Data entries:
■ ■ ■ ■ ■

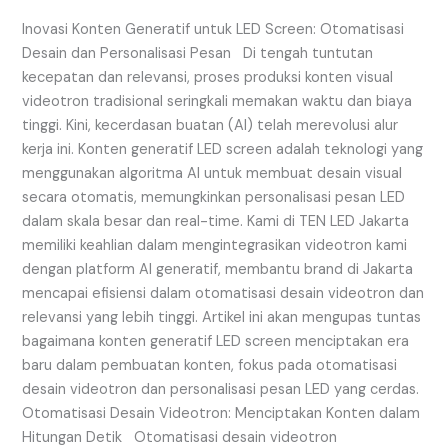
Screen:
Otomatisasi
Inovasi Konten Generatif untuk LED Screen: Otomatisasi
Desain
Desain dan Personalisasi Pesan Di tengah tuntutan
dan
kecepatan dan relevansi, proses produksi konten visual
Personalisasi
videotron tradisional seringkali memakan waktu dan biaya
Pesan
tinggi. Kini, kecerdasan buatan (AI) telah merevolusi alur
kerja ini. Konten generatif LED screen adalah teknologi yang
menggunakan algoritma AI untuk membuat desain visual
secara otomatis, memungkinkan personalisasi pesan LED
dalam skala besar dan real-time. Kami di TEN LED Jakarta
memiliki keahlian dalam mengintegrasikan videotron kami
dengan platform AI generatif, membantu brand di Jakarta
mencapai efisiensi dalam otomatisasi desain videotron dan
relevansi yang lebih tinggi. Artikel ini akan mengupas tuntas
bagaimana konten generatif LED screen menciptakan era
baru dalam pembuatan konten, fokus pada otomatisasi
desain videotron dan personalisasi pesan LED yang cerdas.
Otomatisasi Desain Videotron: Menciptakan Konten dalam
Hitungan Detik Otomatisasi desain videotron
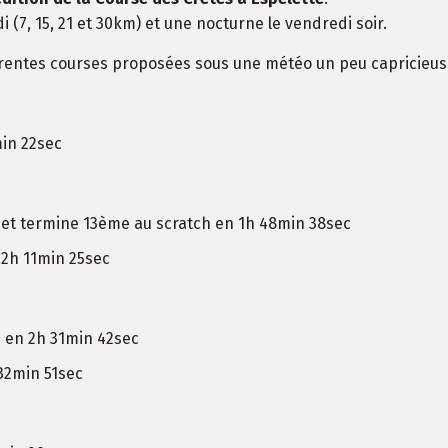
(7, 15, 21 et 30km) et une nocturne le vendredi soir.
rentes courses proposées sous une météo un peu capricieus
in 22sec
et termine 13ème au scratch en 1h 48min 38sec
 2h 11min 25sec
 en 2h 31min 42sec
32min 51sec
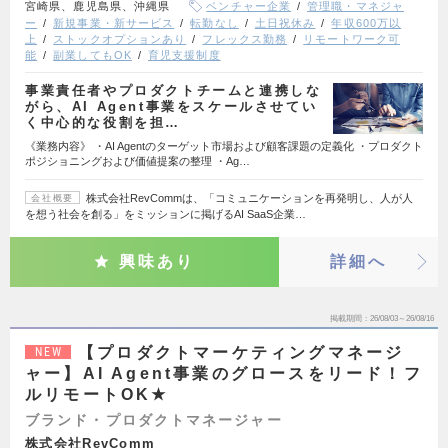
宮崎県、鹿児島県、沖縄県
ベンチャー企業
管理職・マネジャ
ー
新規事業・新サービス
転勤なし
土日祝休み
年収600万以
上
ストックオプションあり
フレックス勤務
リモートワーク可
能
副業してもOK
育児支援制度
事業責任者やプロダクトチームと連携しな
がら、AI Agent事業をスケールさせてい
く中心的な役割を担…
《業務内容》 ・AI Agentのターゲット市場および顧客課題の定義化 ・プロダクト
ポジショニングおよび価値提案の整理 ・Ag…
株式会社RevCommは、「コミュニケーションを再発明し、人が人
会社概要
を想う社会を創る」をミッションに掲げるAI SaaS企業…
興味あり
詳細へ
掲載期間
26/08/03～26/08/16
【プロダクトマーケティングマネージ
NEW
ャー】AI Agent事業のグロースをリード！フ
ルリモートOK★
ブランド・プロダクトマネージャー
株式会社RevComm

■ ■ ■ ■ ■

One exact copy of the data, no pictures: write it out line for line.

Response box:
Screen:
Otomatisasi
Inovasi Konten Generatif untuk LED Screen: Otomatisasi
Desain
Desain dan Personalisasi Pesan Di tengah tuntutan
dan
kecepatan dan relevansi, proses produksi konten visual
Personalisasi
videotron tradisional seringkali memakan waktu dan biaya
Pesan
tinggi. Kini, kecerdasan buatan (AI) telah merevolusi alur
kerja ini. Konten generatif LED screen adalah teknologi yang
menggunakan algoritma AI untuk membuat desain visual
secara otomatis, memungkinkan personalisasi pesan LED
dalam skala besar dan real-time. Kami di TEN LED Jakarta
memiliki keahlian dalam mengintegrasikan videotron kami
dengan platform AI generatif, membantu brand di Jakarta
mencapai efisiensi dalam otomatisasi desain videotron dan
relevansi yang lebih tinggi. Artikel ini akan mengupas tuntas
bagaimana konten generatif LED screen menciptakan era
baru dalam pembuatan konten, fokus pada otomatisasi
desain videotron dan personalisasi pesan LED yang cerdas.
Otomatisasi Desain Videotron: Menciptakan Konten dalam
Hitungan Detik Otomatisasi desain videotron
(7, 15, 21 et 30km) et une nocturne le vendredi soir.
rentes courses proposées sous une météo un peu capricieus
in 22sec
et termine 13ème au scratch en 1h 48min 38sec
 2h 11min 25sec
 en 2h 31min 42sec
32min 51sec
宮崎県、鹿児島県、沖縄県
ベンチャー企業
管理職・マネジャ
ー
新規事業・新サービス
転勤なし
土日祝休み
年収600万以
上
ストックオプションあり
フレックス勤務
リモートワーク可
能
副業してもOK
育児支援制度
事業責任者やプロダクトチームと連携しな
がら、AI Agent事業をスケールさせてい
く中心的な役割を担…
《業務内容》 ・AI Agentのターゲット市場および顧客課題の定義化 ・プロダクト
ポジショニングおよび価値提案の整理 ・Ag…
株式会社RevCommは、「コミュニケーションを再発明し、人が人
会社概要
を想う社会を創る」をミッションに掲げるAI SaaS企業…
興味あり
詳細へ
掲載期間
26/08/03～26/08/16
【プロダクトマーケティングマネージ
NEW
ャー】AI Agent事業のグロースをリード！フ
ルリモートOK★
ブランド・プロダクトマネージャー
株式会社RevComm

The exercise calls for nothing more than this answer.